Versions, Upgrading And Migration

Implementing version support involves an additional parameter during type registration (i.e. a version_history is passed to bind()) and there is a formal registration of those types to be passed to an encode operation (e.g. the Job class is passed to released_document()). Lastly, the version tags provided at recovery sites must be used for codepath selection, which is where the actual “support” begins.

There are two reasons for the released_document() registration. Firstly, not all application types will be the focus of an encode operation and the requirements imposed on version-managed types are rigorous. Imposing these requirements on all types would be heavy-handed and tricky where types are shared by multiple applications.

Secondly, there is a need to maintain integrity of version-managed types that contain nested application types. An application document type may contain further types for sections, indexes and spelling dictionaries. What happens when one of those nested types changes and the document does not? Without extra attention there would be situations where the document changes but this is not detected during recovery and there is no potential for the application to respond in a proper fashion.
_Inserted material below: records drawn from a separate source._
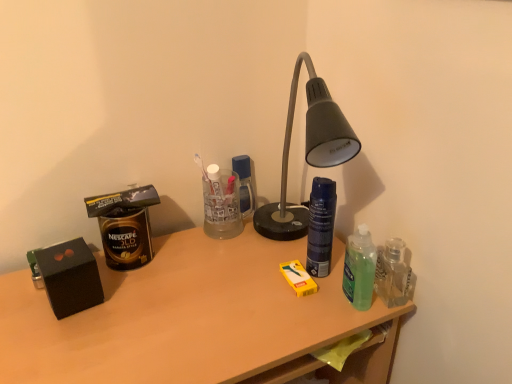 Question: Is matte black box at left inside or outside of shiny dark blue spray can at center-right?

Choices:
 (A) inside
 (B) outside

Answer: (B)

Question: From the image's perspective, is matte black box at left positioned above or below shiny dark blue spray can at center-right?

Choices:
 (A) below
 (B) above

Answer: (A)

Question: Looking at their shapes, would you say matte black box at left is wider or thinner than shiny dark blue spray can at center-right?

Choices:
 (A) wide
 (B) thin

Answer: (A)

Question: Visually, is shiny dark blue spray can at center-right positioned to the left or to the right of matte black box at left?

Choices:
 (A) left
 (B) right

Answer: (B)

Question: Does point (334, 182) appear closer or farther from the camera than point (309, 327)?

Choices:
 (A) closer
 (B) farther

Answer: (B)

Question: Which is correct: shiny dark blue spray can at center-right is inside matte black box at left, or outside of it?

Choices:
 (A) inside
 (B) outside

Answer: (B)

Question: From a real-world perspective, is shiny dark blue spray can at center-right physically located above or below matte black box at left?

Choices:
 (A) below
 (B) above

Answer: (B) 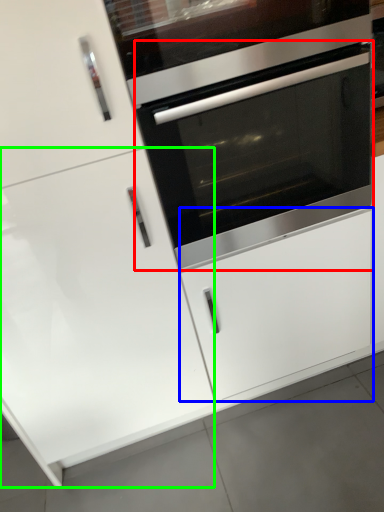 Question: Which is farther away from oven (highlighted by a red box)? drawer (highlighted by a blue box) or door (highlighted by a green box)?

Choices:
 (A) drawer
 (B) door

Answer: (B) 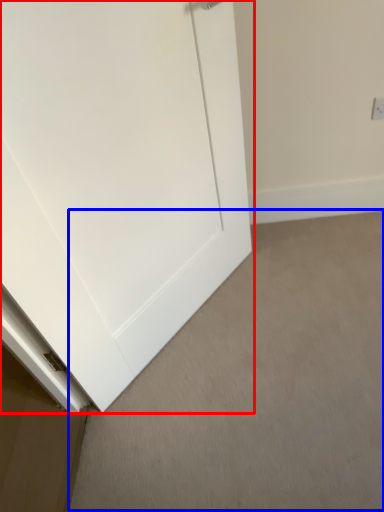 Question: Which object appears farthest to the camera in this image, door (highlighted by a red box) or plain (highlighted by a blue box)?

Choices:
 (A) door
 (B) plain

Answer: (B) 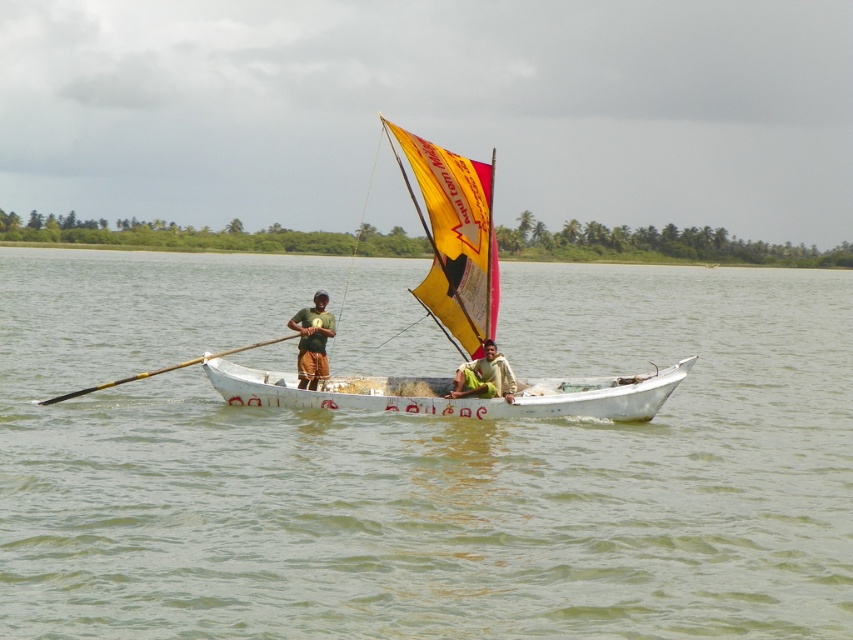 Question: Does yellow fabric sail at center have a greater width compared to wooden polished paddle at left?

Choices:
 (A) no
 (B) yes

Answer: (B)

Question: Which of the following is the farthest from the observer?

Choices:
 (A) (737, 369)
 (B) (474, 172)
 (C) (134, 376)

Answer: (A)

Question: Can you confirm if green water at center is positioned to the right of wooden polished paddle at left?

Choices:
 (A) no
 (B) yes

Answer: (B)

Question: Which point is farther to the camera?

Choices:
 (A) green fabric shirt at center
 (B) yellow fabric sail at center
 (C) green water at center

Answer: (A)

Question: Which point is farther to the camera?

Choices:
 (A) yellow fabric sail at center
 (B) white matte canoe at center

Answer: (B)

Question: Can you confirm if white painted wood sailboat at center is positioned below green fabric shirt at center?

Choices:
 (A) yes
 (B) no

Answer: (B) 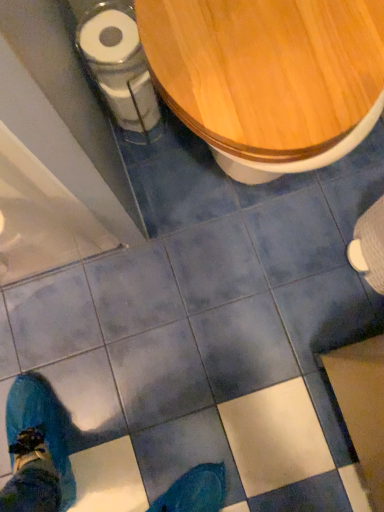 Locate an element on the screen. This screenshot has height=512, width=384. wooden at upper right is located at coordinates (269, 77).

Describe the element at coordinates (269, 77) in the screenshot. This screenshot has height=512, width=384. I see `wooden at upper right` at that location.

The height and width of the screenshot is (512, 384). I want to click on wooden at upper right, so click(x=269, y=77). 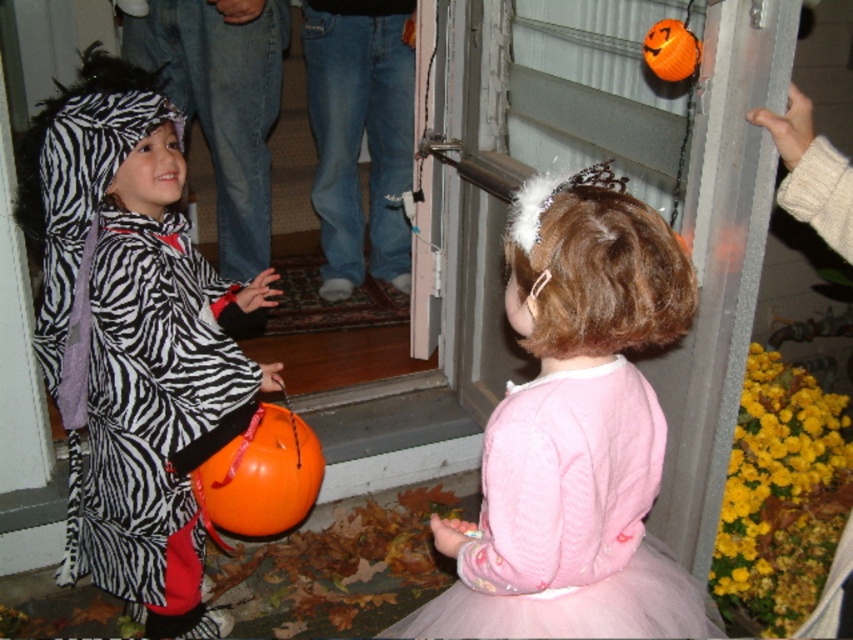 You are a parent trying to take a photo of your children at the Halloween doorway. The zebra print costume at left and the orange matte pumpkin at lower left are both in the frame. Which object will appear bigger in the photo?

The zebra print costume at left will appear bigger in the photo because it is larger in size than the orange matte pumpkin at lower left.

You are a parent trying to arrange Halloween decorations. You have two orange matte pumpkins to place near the door. The scene shows an orange matte pumpkin at lower left and an orange matte pumpkin at upper right. Which pumpkin is more to the left?

The orange matte pumpkin at lower left is positioned on the left side of the orange matte pumpkin at upper right, so it is more to the left.

You are a photographer standing in front of the Halloween scene. You want to take a photo where both the zebra print costume at left and the orange matte pumpkin at lower left are clearly visible. Which object should you focus on first to ensure both are in focus?

You should focus on the zebra print costume at left first because it is closer to the viewer than the orange matte pumpkin at lower left, so adjusting focus from near to far will help both be in focus.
The versioning solution offered by this library exists in a world of software development that has evolved many different approaches. For the context of this solution refer to this assessment of the situation. The remainder of this section is focused on full version control.

In The Beginning

This is a repeat of the journey described in More About Types except this time the changes made to Job will be tracked using version managment.

Consider the original declaration:

import uuid
import ansar.encode as ar

class Job(object):
    def __init__(self, unique_id=None, title='watchdog', priority=10, service='noop', body=b''):
        self.unique_id = unique_id or uuid.uuid4()
        self.title = title
        self.priority = priority
        self.service = service
        self.body = body

ar.bind(Job)

The stored representation looks like:

{
    "value": {
        "body": "",
        "priority": 10,
        "service": "noop",
        "title": "watchdog",
        "unique_id": "b2c08bf5-99e0-41ad-810b-095a9715f48c"
    }
}

There is no evidence of anything suggesting version managment - yet. This absence of any versioning detail is deliberate and the proper representation of an unversioned message. All encoding-decoding activity associated with the Job type at this point is referred to as “unversioned”.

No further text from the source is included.